Мигает огонек отзыва, слышится холодный голос Забродина:



— Я вас слушаю, Алексей Павлович.

— Вам, уважаемый Федор Платоныч, и командиру корабля Градову объявляю выговор! Строгий! Последний! С тремя предупреждениями, с занесением в личное дело, с опубликованием в приказе и прочая-прочая!..

— Алексей Павлович…

— Не пререкаться! Выговор за то, что утаили потерю электростанции и резервного бака с рабочей жидкостью! Далее…

— Вы были тогда в таком состоянии… — начинает Забродин, однако Бахарев не желает слушать никаких оправданий.

— Далее!.. Приказываю все мероприятия, связанные с затратой горючего, немедленно прекратить! Далее… разверните фотокарту Венеры.

Бахарев кивает Мажиду, и тот раскладывает на столе большую карту Венеры.

— Развернули там, на ЦСУ?

— Да, Алексей Павлович, — отвечает репродуктор, но уже голосом Градова.

— Найдите в северном полушарии океан Ломоносова — берег Красных Лесов…

Мажид на карте Бахарева в хаосе расплывчатых разноцветных пятен выбирает то, что нужно: оранжевую каемку, обрамляющую огромное серо-желтое пятно.

— Найдите Большую реку, впадающую в океан Ломоносова!

— Нашли, Алексей Павлович, — опять слышен голос Градова.

— В оставшиеся пять суток уточняйте место посадки ракеты именно в этом районе! — приказывает Бахарев.

— Разрешите только один вопрос, уважаемый Алексей Павлович? — раздается голос Забродина.
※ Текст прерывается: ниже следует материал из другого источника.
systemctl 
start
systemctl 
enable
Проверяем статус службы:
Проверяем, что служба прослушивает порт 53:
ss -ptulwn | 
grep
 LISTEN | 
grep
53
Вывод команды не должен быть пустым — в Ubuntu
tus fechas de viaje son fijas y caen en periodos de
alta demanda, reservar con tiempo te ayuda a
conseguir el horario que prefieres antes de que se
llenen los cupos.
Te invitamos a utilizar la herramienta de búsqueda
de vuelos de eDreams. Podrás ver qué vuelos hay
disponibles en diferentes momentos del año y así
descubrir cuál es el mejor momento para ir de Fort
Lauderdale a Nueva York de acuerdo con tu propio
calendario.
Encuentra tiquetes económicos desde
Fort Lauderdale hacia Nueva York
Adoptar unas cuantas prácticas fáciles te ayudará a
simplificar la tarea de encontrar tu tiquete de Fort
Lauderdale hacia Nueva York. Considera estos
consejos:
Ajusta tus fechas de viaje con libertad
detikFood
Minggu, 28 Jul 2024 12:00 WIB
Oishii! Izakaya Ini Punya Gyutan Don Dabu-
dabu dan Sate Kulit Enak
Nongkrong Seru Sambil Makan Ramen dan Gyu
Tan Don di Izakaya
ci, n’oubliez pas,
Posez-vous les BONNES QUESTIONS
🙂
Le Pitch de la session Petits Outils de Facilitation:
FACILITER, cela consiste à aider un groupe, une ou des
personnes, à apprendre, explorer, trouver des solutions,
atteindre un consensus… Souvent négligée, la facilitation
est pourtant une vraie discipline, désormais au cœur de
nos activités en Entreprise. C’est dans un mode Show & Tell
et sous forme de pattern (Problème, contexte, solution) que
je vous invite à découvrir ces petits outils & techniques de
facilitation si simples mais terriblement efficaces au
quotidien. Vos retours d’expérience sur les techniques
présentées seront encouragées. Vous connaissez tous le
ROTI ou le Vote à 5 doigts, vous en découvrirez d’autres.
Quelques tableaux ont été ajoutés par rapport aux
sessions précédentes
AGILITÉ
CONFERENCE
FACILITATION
— С удовольствием, уважаемый Федор Платоныч, — расшаркивается перед радиотелефоном Бахарев.

— Почему вы предлагаете посадить ракету в арктической полосе Венеры, да еще в северном полушарии, где сейчас зима?

— А потому, голубчик, что Венера находится слишком близко к Солнцу. Только на Марсе и Земле жизнь ищет тепла. На Венере жизнь ищет прохлады, жмется подальше от экватора к полюсам. И зима на Венере — это самое золотое время, расцвет жизни!
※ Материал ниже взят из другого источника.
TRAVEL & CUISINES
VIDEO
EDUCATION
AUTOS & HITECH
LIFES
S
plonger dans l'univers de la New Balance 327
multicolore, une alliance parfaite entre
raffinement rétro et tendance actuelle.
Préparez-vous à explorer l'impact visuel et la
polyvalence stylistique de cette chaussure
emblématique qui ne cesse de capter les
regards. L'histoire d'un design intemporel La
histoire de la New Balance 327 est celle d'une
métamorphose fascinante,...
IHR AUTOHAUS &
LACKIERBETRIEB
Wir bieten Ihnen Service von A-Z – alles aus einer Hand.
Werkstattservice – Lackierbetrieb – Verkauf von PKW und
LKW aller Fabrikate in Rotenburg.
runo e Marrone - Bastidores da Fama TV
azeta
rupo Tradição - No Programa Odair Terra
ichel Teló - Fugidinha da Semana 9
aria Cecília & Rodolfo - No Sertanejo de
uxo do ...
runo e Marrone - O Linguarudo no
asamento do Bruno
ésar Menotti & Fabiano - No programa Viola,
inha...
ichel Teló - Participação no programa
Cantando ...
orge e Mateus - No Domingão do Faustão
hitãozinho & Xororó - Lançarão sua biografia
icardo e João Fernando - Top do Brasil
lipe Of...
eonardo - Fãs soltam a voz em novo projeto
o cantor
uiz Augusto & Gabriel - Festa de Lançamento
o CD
— Вопросов больше не имею, — говорит Забродин.

— Ваше приказание будет выполнено! — добавляет Градов.

— Будьте здоровы! — кланяется Бахарев радиотелефону и выключает его.

— А теперь, мой дорогой, у меня к вам будет… особый разговор, — обнимает Бахарев за плечи Мажида. — Сначала сядьте и успокойтесь…

Старик усаживает Мажида на диван, проходит по кабинету, заложив руки за спину, ибо успокоиться-то нужно именно ему, а не Мажиду… Потом он подходит к диктофону и кладет руку на стопку плоских рулонов магнитной ленты.

— Вот здесь, Мажид… запись моего рассказа о достижениях разных наук, о жизни на других мирах, о полетах в космос, о находке шара, о его разгадке… — Бахарев берет в руки модель шара, найденного когда-то Мажидом в забое. — Вы человек… верный своим мыслям, решениям, задуманному. Вы добьетесь своего, когда-нибудь станете настоящим ученым и полетите на Венеру… когда меня уже не будет в живых…



— Алексей Павлович!.. — восклицает Мажид.

— Дайте мне слово, — продолжает Бахарев, остановив жестом Мажида. — Дайте мне слово сделать одно… дело!

— Все, что вы скажете! Любое дело! Вы для меня…

— Погодите, голубчик! — досадливо перебивает его старик. — Дайте мне слово, что вы… заберете с собой на Венеру такой шар. Несколько таких шаров, чтобы бросить их там в болото! А если не вы полетите на Венеру, то сделайте все для того, чтобы другие захватили с собой такие же шары… Дайте мне слово, что вы добьетесь изготовления этих шаров, подготовите материалы, которыми их начините и… Вы будете большим ученым, Мажид! Вы должны это сделать ради науки!..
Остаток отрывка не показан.